Cole sees it differently: he wrote about it on his blog.
“I think it’s a mockery of the public process,” Cole said. “It may be a legal one, but it’s a mockery of the public process to release a bunch of emails that basically say ‘Hello,’ and ‘Goodbye,’ and everything else is kept secret.
To be clear, withholding the content of these emails is legal. Alaska’s public records law has broad exemptions for the “deliberative process.”
But back to the PFAS standards. The Dunleavy administration says it’s taking a cautious approach by adopting the federal guidelines until more information is available.
But public health advocates say the EPA’s PFAS action plan — favored by the Dunleavy administration — doesn’t deliver.
“There’s no explicit timeline, there’s no definitive actions,” David Andrews, a senior scientist with Environmental Working Group in Washington, D.C. “(EPA) essentially deferred decision making a little bit further down the line.”

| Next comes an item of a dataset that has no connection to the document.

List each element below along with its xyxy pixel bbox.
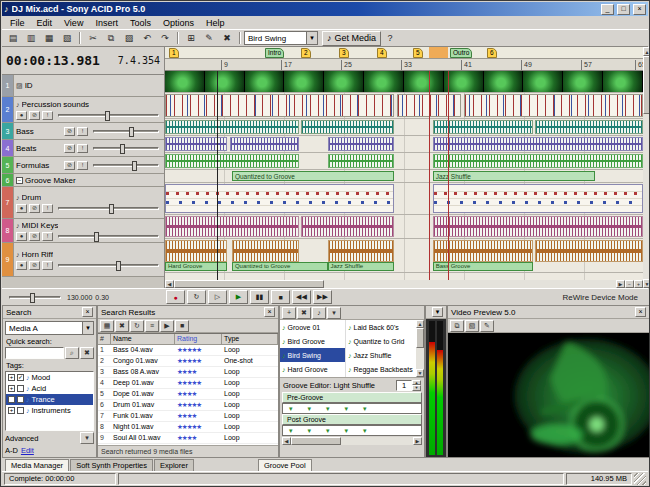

That’s the view of 31 senators who co-cosponsored legislation to force the federal government’s hand. Lawmakers like Sen. Lisa Murkowski (R-Alaska).
The PFAS Action Act of 2019 would compel the federal government to declare all PFAS chemicals hazardous substances within a year.
“It really initiates the cleanup process and requires contaminated sites to be addressed,” Andrews said.
The EPA’s more cautious pace has the support of some industries that used PFAS in their manufacturing processes.
“Regulations should be based on sound science,” said Dan Grucza, an Atlanta-based attorney who tracks PFAS regulations for industrial clients across the nation.
He says Alaska is wise to defer to the the federal government; a patchwork of laws could be more difficult to implement.
“A myriad of regulations could cause confusion and uncertainty for both industry and the public,” Grucza said.
Back in Gustavus, Kelly McLaughlin says she has jars of last year’s bear meat she’d unwittingly canned with PFAS-contaminated tap water.
“I mean, it’s poison, so I don’t know what to do with it,” she said. “It’s just sitting on my kitchen counter — still — I don’t know where to get rid of it.”